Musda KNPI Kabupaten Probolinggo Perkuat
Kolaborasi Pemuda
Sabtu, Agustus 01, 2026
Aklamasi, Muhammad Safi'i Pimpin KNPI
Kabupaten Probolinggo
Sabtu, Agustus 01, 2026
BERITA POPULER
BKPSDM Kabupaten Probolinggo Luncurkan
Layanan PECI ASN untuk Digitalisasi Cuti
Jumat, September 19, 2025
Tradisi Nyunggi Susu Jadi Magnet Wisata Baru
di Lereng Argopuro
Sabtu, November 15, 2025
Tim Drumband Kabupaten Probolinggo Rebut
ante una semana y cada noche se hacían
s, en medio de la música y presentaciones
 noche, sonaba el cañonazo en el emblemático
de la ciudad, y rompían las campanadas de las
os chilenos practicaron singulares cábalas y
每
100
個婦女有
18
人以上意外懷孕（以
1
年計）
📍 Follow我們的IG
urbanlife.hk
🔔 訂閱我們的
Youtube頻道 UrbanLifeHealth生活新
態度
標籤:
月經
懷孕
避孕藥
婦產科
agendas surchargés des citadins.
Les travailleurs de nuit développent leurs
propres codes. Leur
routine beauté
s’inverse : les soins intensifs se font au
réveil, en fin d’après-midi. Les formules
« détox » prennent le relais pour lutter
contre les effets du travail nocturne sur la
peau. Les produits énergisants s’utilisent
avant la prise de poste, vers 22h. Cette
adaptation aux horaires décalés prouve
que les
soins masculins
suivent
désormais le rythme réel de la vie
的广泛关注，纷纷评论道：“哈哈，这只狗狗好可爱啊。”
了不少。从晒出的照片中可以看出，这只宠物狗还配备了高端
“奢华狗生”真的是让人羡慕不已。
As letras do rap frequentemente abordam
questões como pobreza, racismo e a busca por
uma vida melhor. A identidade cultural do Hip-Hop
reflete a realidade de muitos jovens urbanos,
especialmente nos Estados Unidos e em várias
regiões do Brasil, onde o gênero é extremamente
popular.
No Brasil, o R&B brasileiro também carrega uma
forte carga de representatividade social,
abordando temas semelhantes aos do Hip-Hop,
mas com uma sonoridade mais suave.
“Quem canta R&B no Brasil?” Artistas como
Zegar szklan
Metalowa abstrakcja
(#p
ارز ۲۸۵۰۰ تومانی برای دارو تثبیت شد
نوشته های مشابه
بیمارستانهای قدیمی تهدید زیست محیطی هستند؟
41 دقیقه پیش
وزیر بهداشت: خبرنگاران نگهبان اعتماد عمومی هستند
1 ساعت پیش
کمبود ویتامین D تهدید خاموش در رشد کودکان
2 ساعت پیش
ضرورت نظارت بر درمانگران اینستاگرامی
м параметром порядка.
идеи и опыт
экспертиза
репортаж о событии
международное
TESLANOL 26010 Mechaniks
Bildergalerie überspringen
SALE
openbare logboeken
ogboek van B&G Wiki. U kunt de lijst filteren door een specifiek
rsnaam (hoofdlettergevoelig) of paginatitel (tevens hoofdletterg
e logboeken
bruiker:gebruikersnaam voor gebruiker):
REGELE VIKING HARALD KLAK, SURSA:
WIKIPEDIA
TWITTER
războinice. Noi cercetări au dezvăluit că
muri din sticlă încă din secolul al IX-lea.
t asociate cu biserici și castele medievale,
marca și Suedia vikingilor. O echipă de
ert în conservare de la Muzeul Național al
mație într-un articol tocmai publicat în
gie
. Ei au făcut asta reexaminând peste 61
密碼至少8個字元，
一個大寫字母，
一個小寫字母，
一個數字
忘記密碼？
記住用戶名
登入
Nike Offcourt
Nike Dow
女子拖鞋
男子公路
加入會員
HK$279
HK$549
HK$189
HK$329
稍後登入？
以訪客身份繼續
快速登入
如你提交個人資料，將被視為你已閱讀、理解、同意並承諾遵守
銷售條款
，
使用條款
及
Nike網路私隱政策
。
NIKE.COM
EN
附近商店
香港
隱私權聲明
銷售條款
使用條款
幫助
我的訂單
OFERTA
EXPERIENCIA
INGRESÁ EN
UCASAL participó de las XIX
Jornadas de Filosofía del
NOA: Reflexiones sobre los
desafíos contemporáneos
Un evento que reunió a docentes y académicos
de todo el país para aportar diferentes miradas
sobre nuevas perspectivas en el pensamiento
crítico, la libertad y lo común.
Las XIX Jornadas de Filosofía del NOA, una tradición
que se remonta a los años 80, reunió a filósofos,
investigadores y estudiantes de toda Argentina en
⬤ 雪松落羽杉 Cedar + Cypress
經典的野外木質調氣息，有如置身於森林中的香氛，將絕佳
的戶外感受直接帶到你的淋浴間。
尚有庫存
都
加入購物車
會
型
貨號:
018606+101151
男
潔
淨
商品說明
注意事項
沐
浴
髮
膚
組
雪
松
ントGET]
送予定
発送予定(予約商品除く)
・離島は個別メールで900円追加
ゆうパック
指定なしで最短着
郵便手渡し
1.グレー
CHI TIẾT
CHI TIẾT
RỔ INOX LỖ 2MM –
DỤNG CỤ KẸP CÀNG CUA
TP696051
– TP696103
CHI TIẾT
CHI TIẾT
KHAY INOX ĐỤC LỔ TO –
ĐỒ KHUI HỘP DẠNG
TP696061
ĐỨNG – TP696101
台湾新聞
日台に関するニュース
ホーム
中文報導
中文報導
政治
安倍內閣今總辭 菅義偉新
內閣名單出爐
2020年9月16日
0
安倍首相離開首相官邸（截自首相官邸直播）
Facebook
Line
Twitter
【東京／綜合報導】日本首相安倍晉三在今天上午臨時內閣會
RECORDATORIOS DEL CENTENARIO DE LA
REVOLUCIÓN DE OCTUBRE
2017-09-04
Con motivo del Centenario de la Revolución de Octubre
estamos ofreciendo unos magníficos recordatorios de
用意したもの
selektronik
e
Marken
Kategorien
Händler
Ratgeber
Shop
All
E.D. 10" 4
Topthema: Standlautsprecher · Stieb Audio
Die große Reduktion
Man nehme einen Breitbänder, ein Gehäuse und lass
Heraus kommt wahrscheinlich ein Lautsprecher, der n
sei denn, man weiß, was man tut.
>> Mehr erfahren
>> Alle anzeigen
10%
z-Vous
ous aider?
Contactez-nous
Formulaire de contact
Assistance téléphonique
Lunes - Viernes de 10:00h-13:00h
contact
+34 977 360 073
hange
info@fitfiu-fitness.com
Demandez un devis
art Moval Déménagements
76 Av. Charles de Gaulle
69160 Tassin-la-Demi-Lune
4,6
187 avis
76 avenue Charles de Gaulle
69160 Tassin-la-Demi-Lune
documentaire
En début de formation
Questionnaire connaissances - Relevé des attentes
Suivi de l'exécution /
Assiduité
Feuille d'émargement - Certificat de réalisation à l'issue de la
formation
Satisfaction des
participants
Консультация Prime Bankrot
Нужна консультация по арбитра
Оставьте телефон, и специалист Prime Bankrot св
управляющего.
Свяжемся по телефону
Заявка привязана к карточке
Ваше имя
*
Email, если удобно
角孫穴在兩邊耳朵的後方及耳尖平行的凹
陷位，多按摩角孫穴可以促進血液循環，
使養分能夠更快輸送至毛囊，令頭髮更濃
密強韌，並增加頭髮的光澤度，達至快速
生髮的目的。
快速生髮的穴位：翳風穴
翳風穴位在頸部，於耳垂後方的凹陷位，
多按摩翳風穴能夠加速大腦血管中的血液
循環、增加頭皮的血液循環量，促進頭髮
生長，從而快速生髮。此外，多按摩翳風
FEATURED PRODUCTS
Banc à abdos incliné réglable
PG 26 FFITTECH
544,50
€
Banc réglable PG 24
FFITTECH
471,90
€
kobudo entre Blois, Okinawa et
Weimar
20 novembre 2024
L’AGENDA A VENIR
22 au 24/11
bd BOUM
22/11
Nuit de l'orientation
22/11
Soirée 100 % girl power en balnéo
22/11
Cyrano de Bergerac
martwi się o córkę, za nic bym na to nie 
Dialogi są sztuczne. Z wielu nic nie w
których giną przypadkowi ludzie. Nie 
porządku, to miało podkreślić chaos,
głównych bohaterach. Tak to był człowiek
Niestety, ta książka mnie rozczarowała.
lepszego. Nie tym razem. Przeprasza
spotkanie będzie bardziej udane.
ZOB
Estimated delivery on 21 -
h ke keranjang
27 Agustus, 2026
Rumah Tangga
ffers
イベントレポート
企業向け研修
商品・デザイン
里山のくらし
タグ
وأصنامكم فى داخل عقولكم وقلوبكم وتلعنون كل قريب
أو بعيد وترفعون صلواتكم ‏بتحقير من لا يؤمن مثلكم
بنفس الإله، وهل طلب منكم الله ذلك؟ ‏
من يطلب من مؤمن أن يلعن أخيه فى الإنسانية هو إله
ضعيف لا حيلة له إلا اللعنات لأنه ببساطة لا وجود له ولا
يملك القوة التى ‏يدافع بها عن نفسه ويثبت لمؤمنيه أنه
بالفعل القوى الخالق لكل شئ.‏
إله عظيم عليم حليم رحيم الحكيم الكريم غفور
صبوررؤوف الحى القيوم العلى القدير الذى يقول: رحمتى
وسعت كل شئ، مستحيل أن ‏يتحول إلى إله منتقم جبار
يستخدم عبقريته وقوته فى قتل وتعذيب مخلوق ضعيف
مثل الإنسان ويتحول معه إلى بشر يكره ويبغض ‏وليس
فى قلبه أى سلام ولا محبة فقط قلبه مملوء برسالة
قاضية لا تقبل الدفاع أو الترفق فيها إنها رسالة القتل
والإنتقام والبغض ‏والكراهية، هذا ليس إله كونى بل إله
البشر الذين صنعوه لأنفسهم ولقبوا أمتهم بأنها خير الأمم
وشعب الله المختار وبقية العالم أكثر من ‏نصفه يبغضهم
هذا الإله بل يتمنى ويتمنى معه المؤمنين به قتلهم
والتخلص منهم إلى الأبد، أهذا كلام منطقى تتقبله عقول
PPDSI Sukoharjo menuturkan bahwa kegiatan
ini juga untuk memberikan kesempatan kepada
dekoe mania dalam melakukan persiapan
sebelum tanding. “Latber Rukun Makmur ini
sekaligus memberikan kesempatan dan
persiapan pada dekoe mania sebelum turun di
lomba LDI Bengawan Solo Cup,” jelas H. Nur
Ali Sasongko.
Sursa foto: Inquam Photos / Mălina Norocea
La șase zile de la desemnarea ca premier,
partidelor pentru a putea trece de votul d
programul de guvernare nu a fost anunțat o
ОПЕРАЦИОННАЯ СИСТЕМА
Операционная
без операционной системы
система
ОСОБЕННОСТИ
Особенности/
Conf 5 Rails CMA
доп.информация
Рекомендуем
__________
- [What is being asked]
Your answer should be the lines above, from the line containing "أو بعيد وترفعون" up to and including the line containing "La șase zile", reproduced exactly and with nothing else.

- [Expected answer]
أو بعيد وترفعون صلواتكم ‏بتحقير من لا يؤمن مثلكم
بنفس الإله، وهل طلب منكم الله ذلك؟ ‏
من يطلب من مؤمن أن يلعن أخيه فى الإنسانية هو إله
ضعيف لا حيلة له إلا اللعنات لأنه ببساطة لا وجود له ولا
يملك القوة التى ‏يدافع بها عن نفسه ويثبت لمؤمنيه أنه
بالفعل القوى الخالق لكل شئ.‏
إله عظيم عليم حليم رحيم الحكيم الكريم غفور
صبوررؤوف الحى القيوم العلى القدير الذى يقول: رحمتى
وسعت كل شئ، مستحيل أن ‏يتحول إلى إله منتقم جبار
يستخدم عبقريته وقوته فى قتل وتعذيب مخلوق ضعيف
مثل الإنسان ويتحول معه إلى بشر يكره ويبغض ‏وليس
فى قلبه أى سلام ولا محبة فقط قلبه مملوء برسالة
قاضية لا تقبل الدفاع أو الترفق فيها إنها رسالة القتل
والإنتقام والبغض ‏والكراهية، هذا ليس إله كونى بل إله
البشر الذين صنعوه لأنفسهم ولقبوا أمتهم بأنها خير الأمم
وشعب الله المختار وبقية العالم أكثر من ‏نصفه يبغضهم
هذا الإله بل يتمنى ويتمنى معه المؤمنين به قتلهم
والتخلص منهم إلى الأبد، أهذا كلام منطقى تتقبله عقول
PPDSI Sukoharjo menuturkan bahwa kegiatan
ini juga untuk memberikan kesempatan kepada
dekoe mania dalam melakukan persiapan
sebelum tanding. “Latber Rukun Makmur ini
sekaligus memberikan kesempatan dan
persiapan pada dekoe mania sebelum turun di
lomba LDI Bengawan Solo Cup,” jelas H. Nur
Ali Sasongko.
Sursa foto: Inquam Photos / Mălina Norocea
La șase zile de la desemnarea ca premier,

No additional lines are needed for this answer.